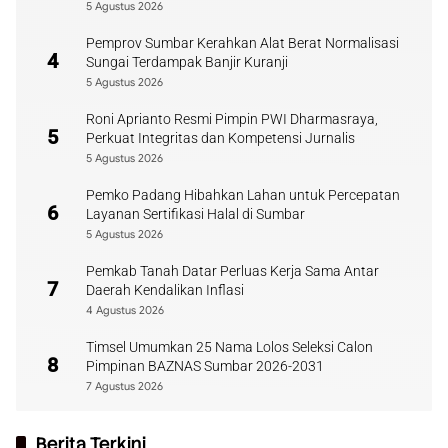
5 Agustus 2026
Pemprov Sumbar Kerahkan Alat Berat Normalisasi
4
Sungai Terdampak Banjir Kuranji
5 Agustus 2026
Roni Aprianto Resmi Pimpin PWI Dharmasraya,
5
Perkuat Integritas dan Kompetensi Jurnalis
5 Agustus 2026
Pemko Padang Hibahkan Lahan untuk Percepatan
6
Layanan Sertifikasi Halal di Sumbar
5 Agustus 2026
Pemkab Tanah Datar Perluas Kerja Sama Antar
7
Daerah Kendalikan Inflasi
4 Agustus 2026
Timsel Umumkan 25 Nama Lolos Seleksi Calon
8
Pimpinan BAZNAS Sumbar 2026-2031
7 Agustus 2026
Berita Terkini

**TASK DIRECTIONS:**
Only the pictures are to be left out; repeat everything else in the records above exactly.

**TASK RESULT:**
5 Agustus 2026
Pemprov Sumbar Kerahkan Alat Berat Normalisasi
4
Sungai Terdampak Banjir Kuranji
5 Agustus 2026
Roni Aprianto Resmi Pimpin PWI Dharmasraya,
5
Perkuat Integritas dan Kompetensi Jurnalis
5 Agustus 2026
Pemko Padang Hibahkan Lahan untuk Percepatan
6
Layanan Sertifikasi Halal di Sumbar
5 Agustus 2026
Pemkab Tanah Datar Perluas Kerja Sama Antar
7
Daerah Kendalikan Inflasi
4 Agustus 2026
Timsel Umumkan 25 Nama Lolos Seleksi Calon
8
Pimpinan BAZNAS Sumbar 2026-2031
7 Agustus 2026
Berita Terkini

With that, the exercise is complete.